BREAKING NEWS

Stuck NASA astronauts one step closer to home after SpaceX crew-swap launch

NASA and SpaceX on Friday launched a long-awaited crew to the International Space Station that will let them bring home US astronauts Butch Wilmore and Suni Williams, who have been stuck on the orbital lab for nine months.

SpaceX's Falcon 9 rocket lifted off at 7:03 p.m. ET (2303 GMT) from NASA's Kennedy Space Center in Florida carrying four astronauts who will replace Wilmore and Williams, both of whom are veteran NASA astronauts and retired US Navy test pilots and were the first to fly Boeing's BA.N Starliner capsule to the ISS in June.

But problems with Starliner's propulsion system during the flight forced an extension of their planned eight-day stay as NASA deemed it too risky for them to fly home on the craft, which returned to Earth empty in September.
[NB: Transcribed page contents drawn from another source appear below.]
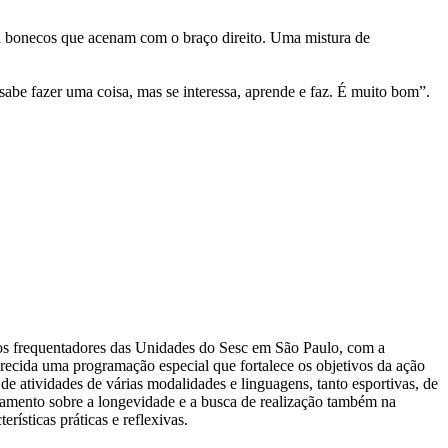
 ou bonecos que acenam com o braço direito. Uma mistura de
abe fazer uma coisa, mas se interessa, aprende e faz. É muito bom”.
sos frequentadores das Unidades do Sesc em São Paulo, com a
erecida uma programação especial que fortalece os objetivos da ação
de atividades de várias modalidades e linguagens, tanto esportivas, de
ensamento sobre a longevidade e a busca de realização também na
rísticas práticas e reflexivas.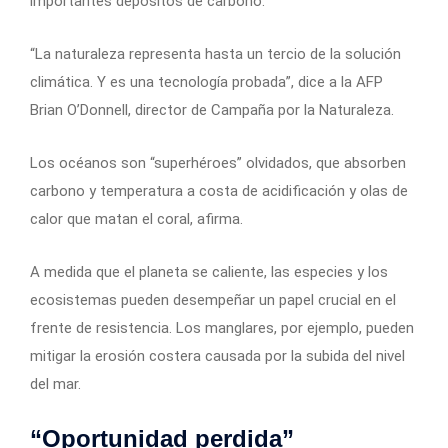
importantes depósitos de carbono.
“La naturaleza representa hasta un tercio de la solución
climática. Y es una tecnología probada”, dice a la AFP
Brian O’Donnell, director de Campaña por la Naturaleza.
Los océanos son “superhéroes” olvidados, que absorben
carbono y temperatura a costa de acidificación y olas de
calor que matan el coral, afirma.
A medida que el planeta se caliente, las especies y los
ecosistemas pueden desempeñar un papel crucial en el
frente de resistencia. Los manglares, por ejemplo, pueden
mitigar la erosión costera causada por la subida del nivel
del mar.
“Oportunidad perdida”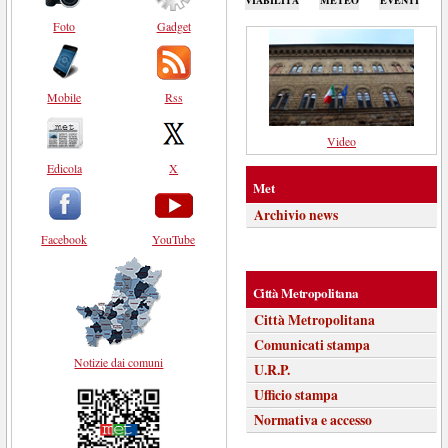
Foto
Gadget
Mobile
Rss
Video
Edicola
X
Met
Archivio news
Facebook
YouTube
Città Metropolitana
Città Metropolitana
Comunicati stampa
Notizie dai comuni
U.R.P.
Ufficio stampa
Normativa e accesso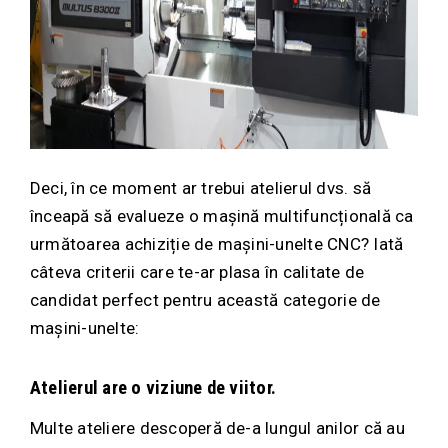
Deci, în ce moment ar trebui atelierul dvs. să
înceapă să evalueze o mașină multifuncțională ca
următoarea achiziție de mașini-unelte CNC? Iată
câteva criterii care te-ar plasa în calitate de
candidat perfect pentru această categorie de
mașini-unelte:
Atelierul are o viziune de viitor.
Multe ateliere descoperă de-a lungul anilor că au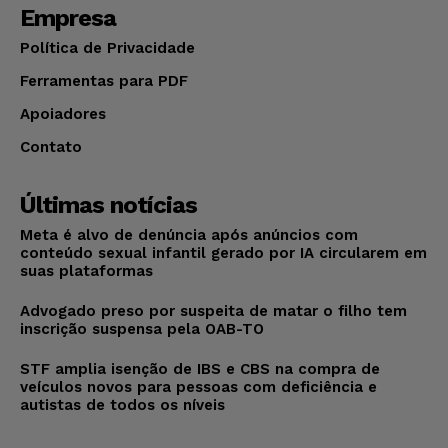
Empresa
Política de Privacidade
Ferramentas para PDF
Apoiadores
Contato
Últimas notícias
Meta é alvo de denúncia após anúncios com
conteúdo sexual infantil gerado por IA circularem em
suas plataformas
Advogado preso por suspeita de matar o filho tem
inscrição suspensa pela OAB-TO
STF amplia isenção de IBS e CBS na compra de
veículos novos para pessoas com deficiência e
autistas de todos os níveis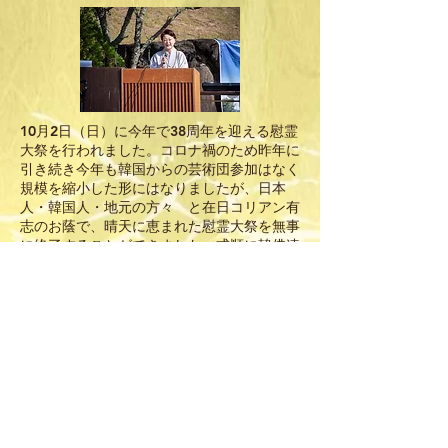
10月2日（日）に今年で38周年を迎える慰霊
大祭を行われました。コロナ禍のため昨年に
引き続き今年も韓国からの芸術団参加はなく
規模を縮小した形にはなりましたが、日本
人・韓国人・地元の方々 と在日コリアン有
志のお蔭で、晴天に恵まれた慰霊大祭を無事
に終了することができました。式順に韓佛連
会員の皆様による六種供養と四弘誓願を取り
入れたことで殉難者への慰霊する気持ちが伝
わったと思います。謹んで心から感謝の意を
表します。日韓両国政府に代わり、まさしく
民間がする日本とコリアの友好交流が出来ま
した。尚スペシャルゲストに女優の黒田福美
様を迎えて講演していただきました。韓国通
として知られる黒田様とはこれを機に日韓友
好平和の活動をしていきたいと思います。各
地から集まった参列者とともに一丸となっ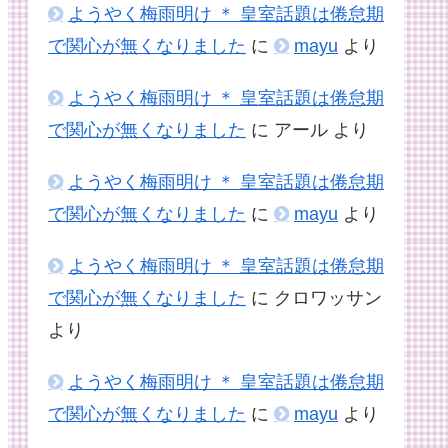
ようやく梅雨明け ＊ 皇室話題は倦怠期
で関心が無くなりました
に
mayu
より
ようやく梅雨明け ＊ 皇室話題は倦怠期
で関心が無くなりました
に
アール
より
ようやく梅雨明け ＊ 皇室話題は倦怠期
で関心が無くなりました
に
mayu
より
ようやく梅雨明け ＊ 皇室話題は倦怠期
で関心が無くなりました
に
クロワッサン
より
ようやく梅雨明け ＊ 皇室話題は倦怠期
で関心が無くなりました
に
mayu
より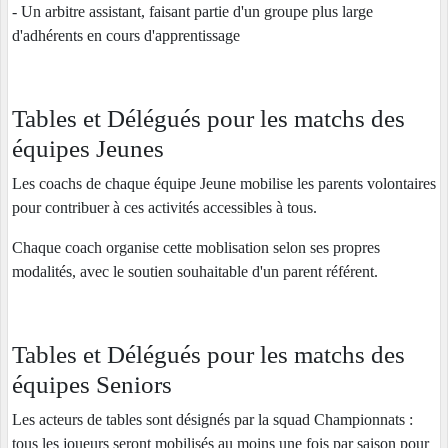
- Un arbitre assistant, faisant partie d'un groupe plus large
d'adhérents en cours d'apprentissage
Tables et Délégués pour les matchs des
équipes Jeunes
Les coachs de chaque équipe Jeune mobilise les parents volontaires
pour contribuer à ces activités accessibles à tous.
Chaque coach organise cette moblisation selon ses propres
modalités, avec le soutien souhaitable d'un parent référent.
Tables et Délégués pour les matchs des
équipes Seniors
Les acteurs de tables sont désignés par la squad Championnats :
tous les joueurs seront mobilisés au moins une fois par saison pour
Otherwise a routine crew rotation flight, Friday's Crew-10 mission is also a long-awaited key step to bring the astronaut duo back to Earth. They are scheduled to depart the station on March 19 after the Crew-10 astronauts arrive Saturday night.

The mission has become entangled in politics as President Donald Trump and his adviser Elon Musk, who is also SpaceX's CEO, say without evidence that former President Joe Biden left the astronauts on the station for political reasons.